Raavan, Ravana et. al

<<This review has been sitting in my drafts since the day after I watched this movie and I squarely blame it on my super laziness and peanut-sized memory for leaving this unpublished. So if there is any soul out there trying to read this and wondering why a review for this movie is just coming - rest in peace -- yeah yeah... no one reads this crap anyway, let us get on>>
 
Last time when I met Raj (one of our friends) during one of our socializing events, he said that he is expecting my next blog article very eagerly. I can take it two ways, one is that my current blog is so good, he can't wait to read my next one or the more plausible explanation - let me see at least if I give you another chance, you will write any better. Raj - Whatever the reason might be when you said that, I was thinking within myself - what did I do? Now I have created this expectation, opened the Pandora's box, how am I even going to live up to this expectation.

But life is strange and when you expect the least, situations present themselves in a platter. In this case, our dear Mani Ratnam's much-awaited Raavan/Ravana. I watched it in Tamil on the day of release, that too, a night show after so many years. This is as much privilege I can give to a movie and it better live up to it.

The hype around Ravana was crazy, the dual characterization of Vikram (hunter in Hindi/hunted in Tamil) made front-page news in Tamil Dailies while BP was leaking oil in the Gulf. Jaya Bachan was actually praying to Lord Rama that this movie should be over soon, so that their pyaari bahu can give them the grandkid to play with. 3 Years and 90 Crore Rupees ($20.5 Mil) later, Raavan/Ravana is released and we went on the release day night with our 2-year-old to watch alongside another 50 other souls who except my dear friend Chin, sacrificed their sleep to watch the incredible stuff from Mani Ratnam, which he forgot to pack it in the movie in the first place.
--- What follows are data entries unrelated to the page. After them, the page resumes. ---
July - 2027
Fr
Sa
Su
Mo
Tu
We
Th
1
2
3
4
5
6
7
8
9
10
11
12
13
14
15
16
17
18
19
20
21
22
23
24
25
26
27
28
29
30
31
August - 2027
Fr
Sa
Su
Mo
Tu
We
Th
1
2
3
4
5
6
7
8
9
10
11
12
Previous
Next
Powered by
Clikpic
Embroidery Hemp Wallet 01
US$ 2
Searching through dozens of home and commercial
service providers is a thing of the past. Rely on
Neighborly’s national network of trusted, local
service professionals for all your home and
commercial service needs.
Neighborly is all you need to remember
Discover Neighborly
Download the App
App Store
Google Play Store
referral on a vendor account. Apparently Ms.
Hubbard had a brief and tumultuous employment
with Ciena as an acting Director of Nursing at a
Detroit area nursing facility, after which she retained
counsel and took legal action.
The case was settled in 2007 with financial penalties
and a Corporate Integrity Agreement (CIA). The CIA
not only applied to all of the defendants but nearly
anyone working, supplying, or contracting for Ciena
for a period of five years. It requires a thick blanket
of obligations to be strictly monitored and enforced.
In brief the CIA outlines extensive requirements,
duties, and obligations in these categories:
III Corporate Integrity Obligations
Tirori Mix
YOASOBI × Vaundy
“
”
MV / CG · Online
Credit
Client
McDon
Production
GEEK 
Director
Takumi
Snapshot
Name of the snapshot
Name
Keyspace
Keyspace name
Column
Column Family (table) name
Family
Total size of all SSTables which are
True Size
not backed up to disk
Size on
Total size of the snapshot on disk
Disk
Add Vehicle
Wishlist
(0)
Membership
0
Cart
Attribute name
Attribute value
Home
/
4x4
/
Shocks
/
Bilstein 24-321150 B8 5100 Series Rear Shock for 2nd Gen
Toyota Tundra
Mani seems to be intently wiring the story with all sorts of correlations with Ramayana, whether it is the suggestion of Priyamani as Surpanaka or the transformation of poor Karthik to Hanuman. Somehow he did not have this urge when writing Thalapathi (apparently suttufied from Mahabharata), where he only links the story in the start and in the end. All through the middle, it was nothing but Gang war stuff. However, in this movie, he has felt the need to remind the poor viewer that he is watching a patched-up work of Ramayana, once every two scenes. Strangely enough, I can relate to how Mani Ratnam would have felt writing his screenplay. It is the exact same feeling that I have when I write the functional specs for my projects (almost on every page trying to go back and reference the requirements somehow as lame as it can be).

However to understand why Raavan/Ravana has turned out to be this way, needs some critical analysis by experienced psychological experts for which I have completely no access to. But that does not mean I will shut up and walk away - I have my own two eyes which see a whole lot. Note the point that Suhasini has convinced Mani to write the dialogues for the Tamil Movie. If someone says that it is to save money - come on! get real! - you can't find another couple of lakhs to find a professional writer when you are spending 90 crores on the movie! BS! It is actually all these years of living with Suhasini that Mani is systematically and completely lobotomized to the extent that not only he did not mind her writing the dialogues but he actually believed 'Bak bak bak bak bak bak' as an intellectually superior piece of dialogue that the audience and critics will find it intriguing. Well, you all thought, it will only happen for mortal folks like us, now even the great Mani Ratnam is completely susceptible.

I say Mani D the B and get a life! What do you say folks?